Exercise:
Search the entries below for the string "infill" and copy the lines that hold it.

[Opening Materials provided section]

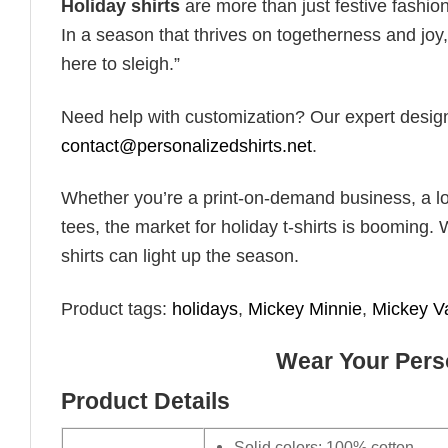
Holiday shirts
are more than just festive fashion
In a season that thrives on togetherness and joy, 
here to sleigh.”
Need help with customization? Our expert design t
contact@personalizedshirts.net
.
Whether you’re a print-on-demand business, a lo
tees, the market for holiday t-shirts is booming. 
shirts can light up the season.
Product tags:
holidays
,
Mickey Minnie
,
Mickey V
Wear Your Perso
Product Details
Solid colors: 100% cotton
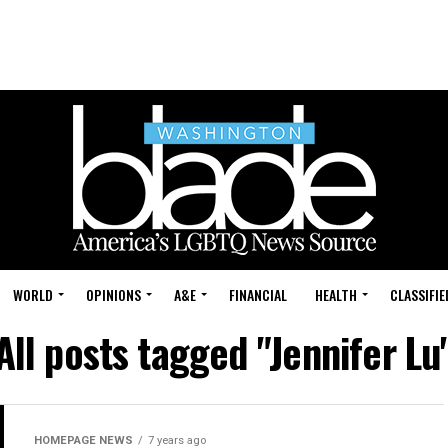
WORLD
OPINIONS
A&E
FINANCIAL
HEALTH
CLASSIFIE
All posts tagged "Jennifer Lu
HOMEPAGE NEWS
7 years ago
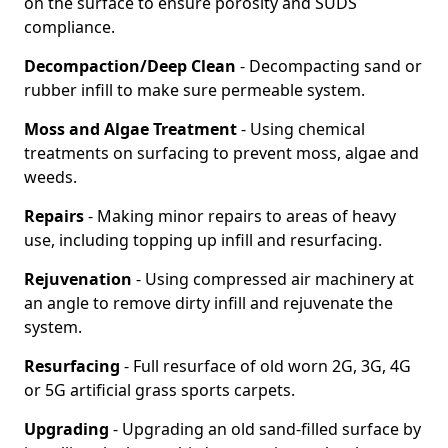
on the surface to ensure porosity and SUDS
compliance.
Decompaction/Deep Clean
- Decompacting sand or
rubber infill to make sure permeable system.
Moss and Algae Treatment
- Using chemical
treatments on surfacing to prevent moss, algae and
weeds.
Repairs
- Making minor repairs to areas of heavy
use, including topping up infill and resurfacing.
Rejuvenation
- Using compressed air machinery at
an angle to remove dirty infill and rejuvenate the
system.
Resurfacing
- Full resurface of old worn 2G, 3G, 4G
or 5G artificial grass sports carpets.
Upgrading
- Upgrading an old sand-filled surface by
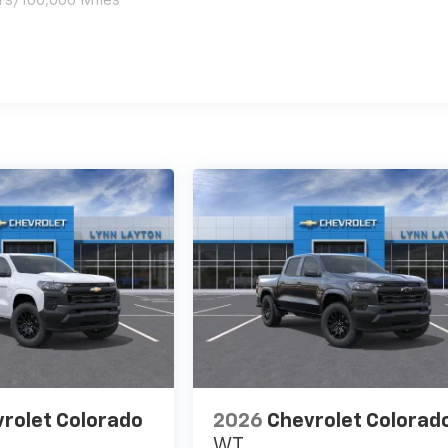
rs/100,000 Miles
es
rolet Colorado
2026
Chevrolet Colorad
WT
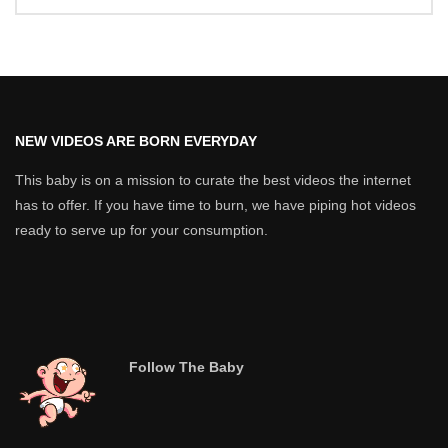
NEW VIDEOS ARE BORN EVERYDAY
This baby is on a mission to curate the best videos the internet
has to offer. If you have time to burn, we have piping hot videos
ready to serve up for your consumption.
Follow The Baby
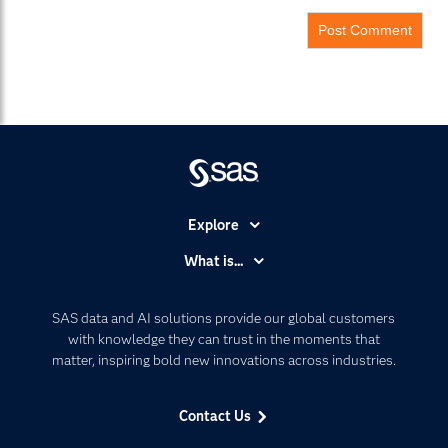
Explore
Accessibility
What is...
Careers
Analytics
Certification
Artificial Intelligence
SAS data and AI solutions provide our global customers
Communities
with knowledge they can trust in the moments that
Data Management
matter, inspiring bold new innovations across industries.
Company
Data Science
Data Management
Generative AI
Contact Us
Developers
Responsible Innovation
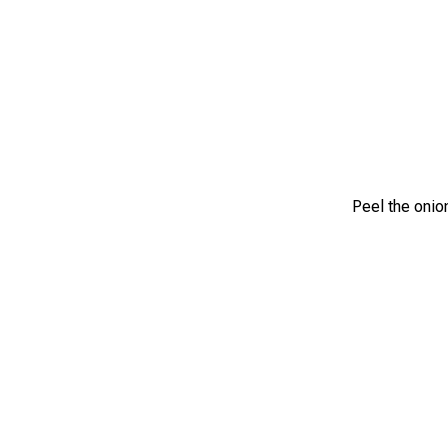
Peel the onion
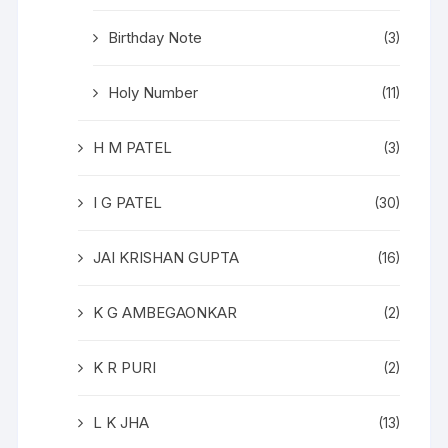
Birthday Note
(3)
Holy Number
(11)
H M PATEL
(3)
I G PATEL
(30)
JAI KRISHAN GUPTA
(16)
K G AMBEGAONKAR
(2)
K R PURI
(2)
L K JHA
(13)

[Closing Materials provided section]

Solution for this exercise:
rubber infill to make sure permeable system.
use, including topping up infill and resurfacing.
an angle to remove dirty infill and rejuvenate the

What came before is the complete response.